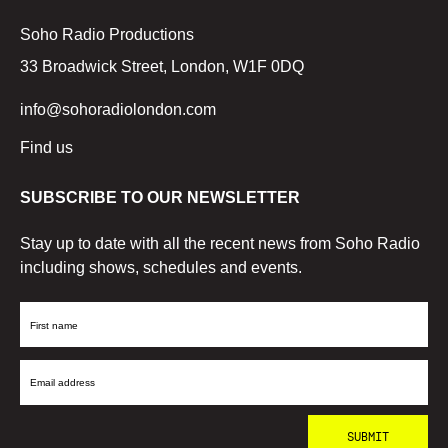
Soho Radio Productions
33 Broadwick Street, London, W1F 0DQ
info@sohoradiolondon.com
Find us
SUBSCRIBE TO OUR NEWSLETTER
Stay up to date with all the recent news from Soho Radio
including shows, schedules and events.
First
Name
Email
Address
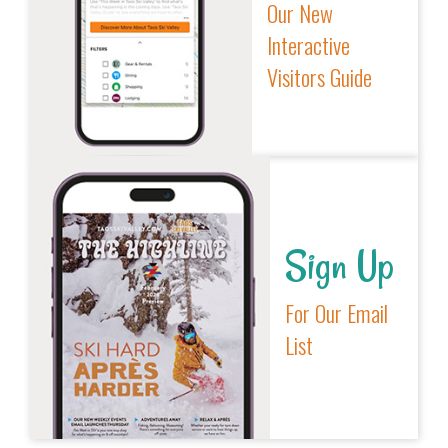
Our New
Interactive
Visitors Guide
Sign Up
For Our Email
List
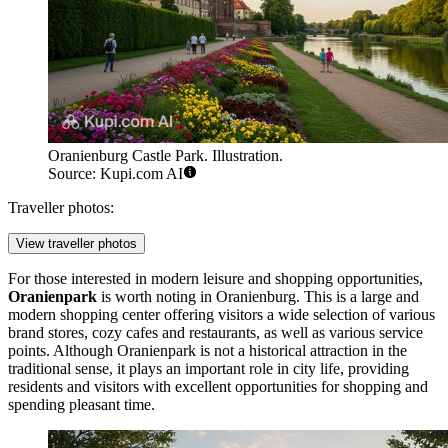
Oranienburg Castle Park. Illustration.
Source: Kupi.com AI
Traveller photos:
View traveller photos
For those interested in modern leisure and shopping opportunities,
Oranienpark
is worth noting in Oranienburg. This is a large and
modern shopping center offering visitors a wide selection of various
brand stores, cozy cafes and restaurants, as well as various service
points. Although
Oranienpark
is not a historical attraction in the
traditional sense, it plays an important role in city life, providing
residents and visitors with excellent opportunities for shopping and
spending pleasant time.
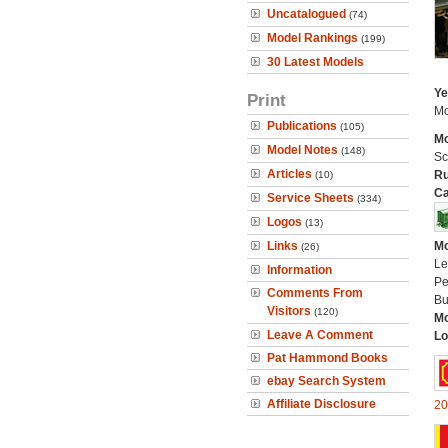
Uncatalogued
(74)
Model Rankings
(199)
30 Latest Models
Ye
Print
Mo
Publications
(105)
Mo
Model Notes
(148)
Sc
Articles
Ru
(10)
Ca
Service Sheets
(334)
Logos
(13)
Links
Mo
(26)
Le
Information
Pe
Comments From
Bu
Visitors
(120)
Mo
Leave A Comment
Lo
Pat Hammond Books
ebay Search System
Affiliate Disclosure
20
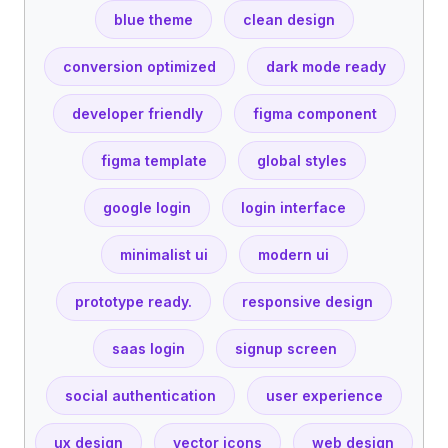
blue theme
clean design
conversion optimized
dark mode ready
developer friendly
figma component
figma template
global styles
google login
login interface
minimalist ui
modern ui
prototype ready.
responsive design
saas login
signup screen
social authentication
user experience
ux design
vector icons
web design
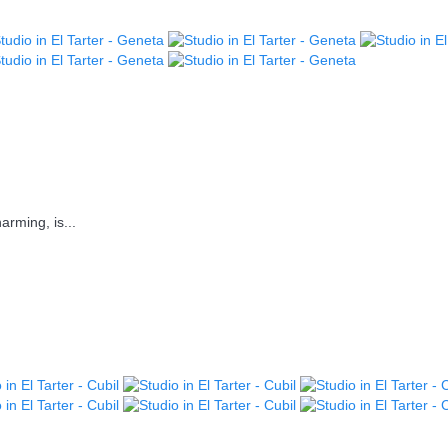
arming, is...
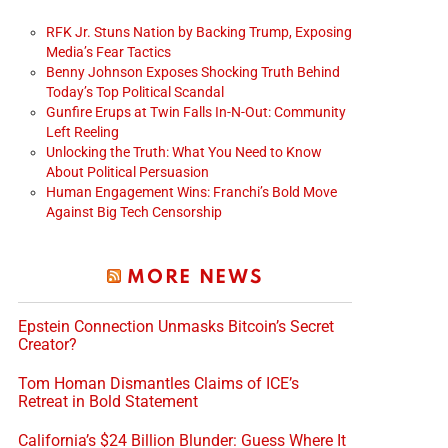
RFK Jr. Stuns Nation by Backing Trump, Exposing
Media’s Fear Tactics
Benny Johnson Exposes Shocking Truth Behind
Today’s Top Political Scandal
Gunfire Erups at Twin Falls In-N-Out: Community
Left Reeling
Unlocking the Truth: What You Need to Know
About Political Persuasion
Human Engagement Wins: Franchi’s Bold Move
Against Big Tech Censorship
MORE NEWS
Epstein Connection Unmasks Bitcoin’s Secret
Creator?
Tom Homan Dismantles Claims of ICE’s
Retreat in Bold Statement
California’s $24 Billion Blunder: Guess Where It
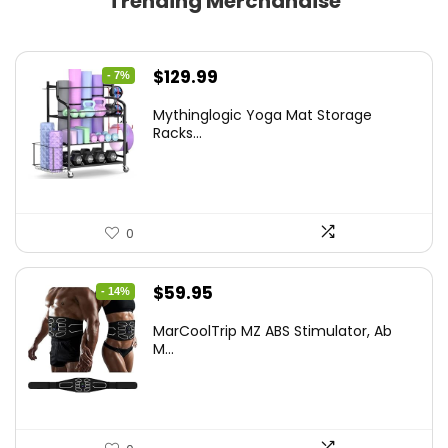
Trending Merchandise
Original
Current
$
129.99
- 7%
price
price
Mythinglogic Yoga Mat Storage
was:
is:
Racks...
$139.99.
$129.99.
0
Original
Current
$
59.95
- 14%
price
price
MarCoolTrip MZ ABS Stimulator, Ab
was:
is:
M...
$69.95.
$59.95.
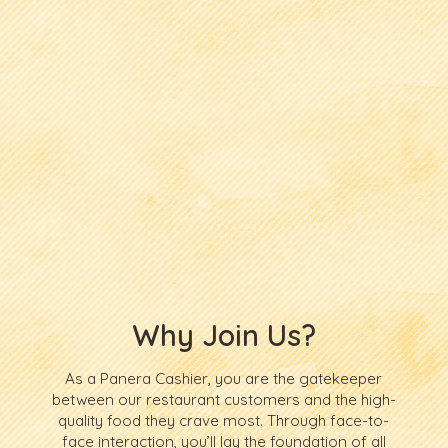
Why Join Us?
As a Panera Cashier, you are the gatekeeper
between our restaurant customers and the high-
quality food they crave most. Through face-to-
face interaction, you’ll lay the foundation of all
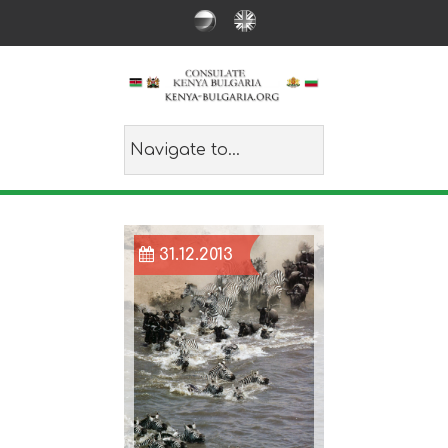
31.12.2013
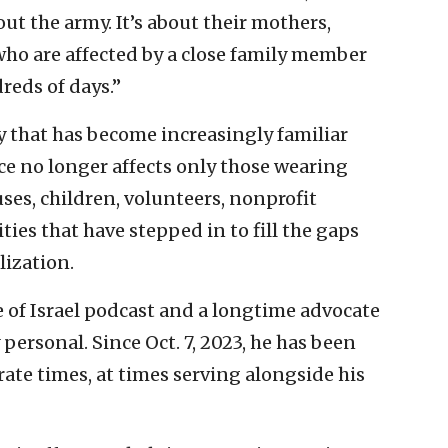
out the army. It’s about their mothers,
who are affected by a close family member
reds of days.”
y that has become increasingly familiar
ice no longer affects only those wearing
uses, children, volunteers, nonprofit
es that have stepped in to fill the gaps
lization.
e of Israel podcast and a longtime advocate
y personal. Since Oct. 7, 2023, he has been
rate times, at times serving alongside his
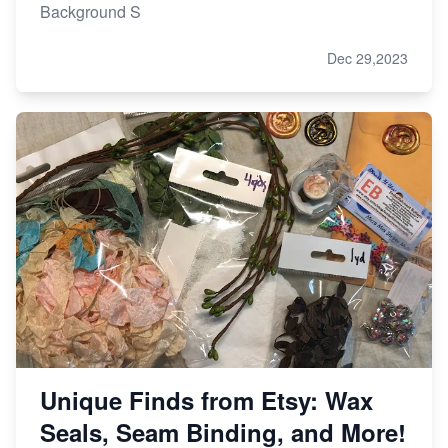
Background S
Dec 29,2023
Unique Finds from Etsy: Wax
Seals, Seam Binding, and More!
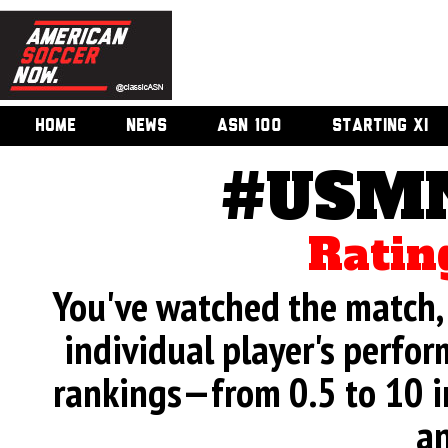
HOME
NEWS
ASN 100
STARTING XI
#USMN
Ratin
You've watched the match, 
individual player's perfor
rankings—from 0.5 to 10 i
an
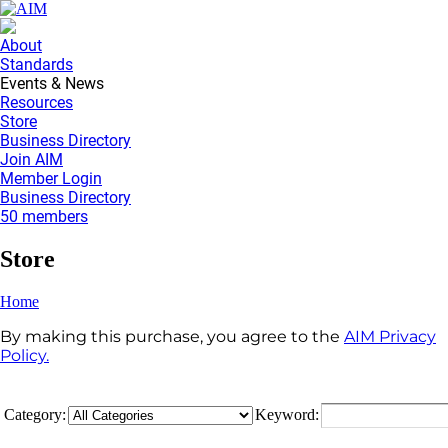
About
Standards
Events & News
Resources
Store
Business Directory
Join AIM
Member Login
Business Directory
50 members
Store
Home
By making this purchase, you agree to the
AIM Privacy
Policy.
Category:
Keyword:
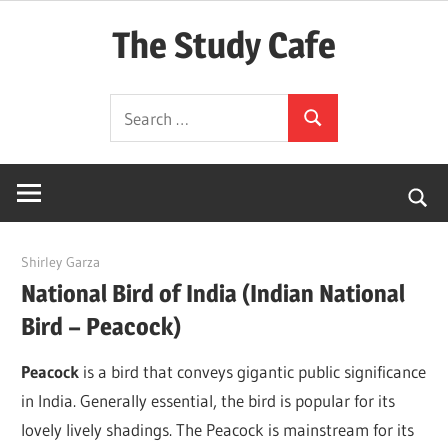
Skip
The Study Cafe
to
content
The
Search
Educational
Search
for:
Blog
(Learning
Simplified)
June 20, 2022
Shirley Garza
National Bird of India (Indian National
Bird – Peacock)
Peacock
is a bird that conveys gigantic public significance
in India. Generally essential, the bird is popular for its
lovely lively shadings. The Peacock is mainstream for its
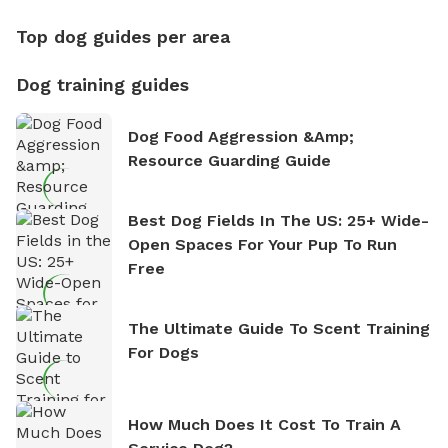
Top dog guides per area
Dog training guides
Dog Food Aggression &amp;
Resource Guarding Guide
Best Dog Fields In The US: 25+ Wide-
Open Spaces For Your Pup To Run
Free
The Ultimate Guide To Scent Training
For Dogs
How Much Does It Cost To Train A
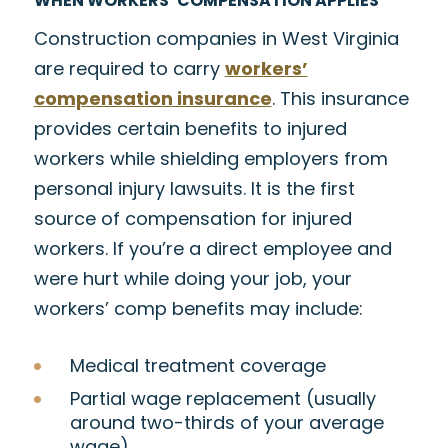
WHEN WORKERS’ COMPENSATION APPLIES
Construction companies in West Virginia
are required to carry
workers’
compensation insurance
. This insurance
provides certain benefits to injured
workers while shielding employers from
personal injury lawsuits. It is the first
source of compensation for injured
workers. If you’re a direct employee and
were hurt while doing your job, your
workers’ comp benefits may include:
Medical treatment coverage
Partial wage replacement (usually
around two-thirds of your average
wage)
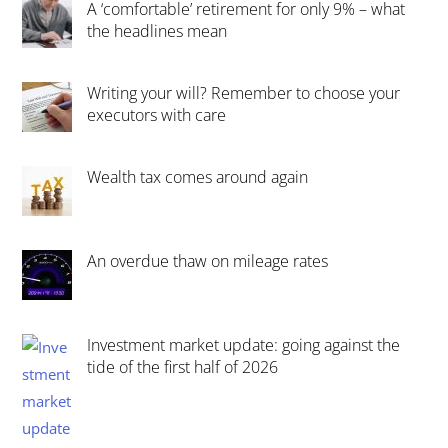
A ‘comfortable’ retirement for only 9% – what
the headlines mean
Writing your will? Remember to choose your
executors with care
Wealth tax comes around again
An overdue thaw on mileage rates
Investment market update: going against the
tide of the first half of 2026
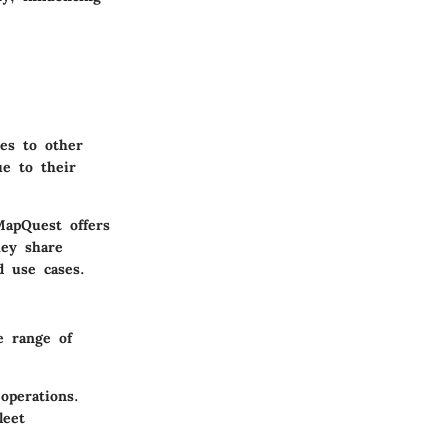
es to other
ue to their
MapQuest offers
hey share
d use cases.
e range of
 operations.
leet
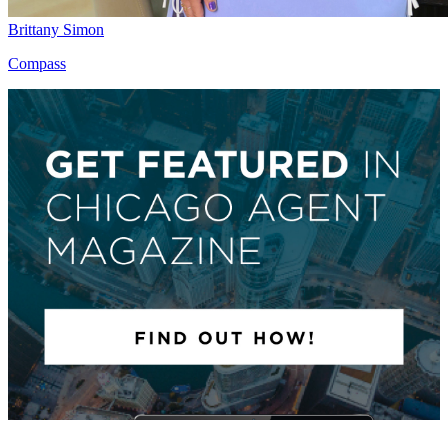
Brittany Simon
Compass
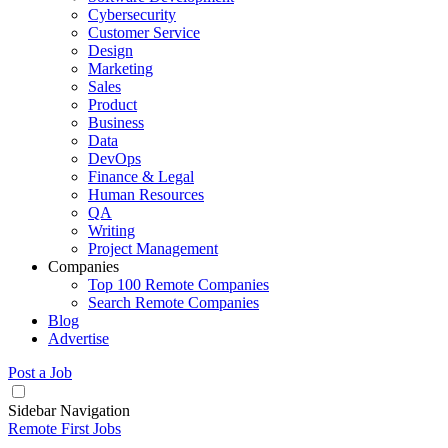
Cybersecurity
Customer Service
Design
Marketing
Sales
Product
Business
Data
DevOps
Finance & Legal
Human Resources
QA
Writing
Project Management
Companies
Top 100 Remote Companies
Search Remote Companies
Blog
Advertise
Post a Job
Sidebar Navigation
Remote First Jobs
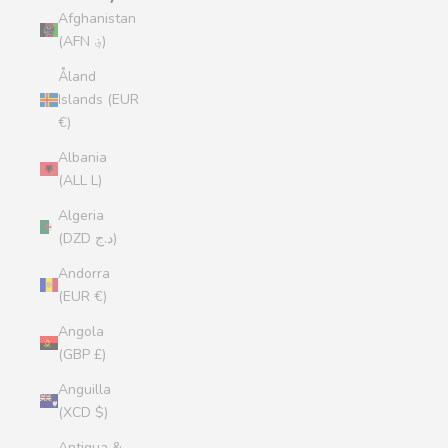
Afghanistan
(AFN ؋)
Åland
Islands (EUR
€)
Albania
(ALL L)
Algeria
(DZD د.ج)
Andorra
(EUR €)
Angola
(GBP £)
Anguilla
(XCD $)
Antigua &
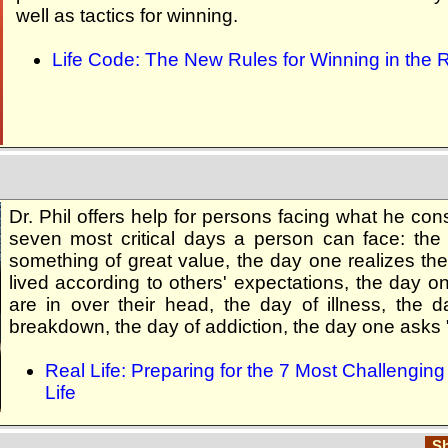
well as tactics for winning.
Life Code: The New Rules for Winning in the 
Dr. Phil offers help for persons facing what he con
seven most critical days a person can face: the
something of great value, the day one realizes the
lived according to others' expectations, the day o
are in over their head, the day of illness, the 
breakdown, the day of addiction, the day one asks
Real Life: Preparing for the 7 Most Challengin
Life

______________________________

> _Requirement_:
The answer is each line in which the word "Writing" occurs, copied from the material above.

> _Response area_:
Writing your will? Remember to choose your
Writing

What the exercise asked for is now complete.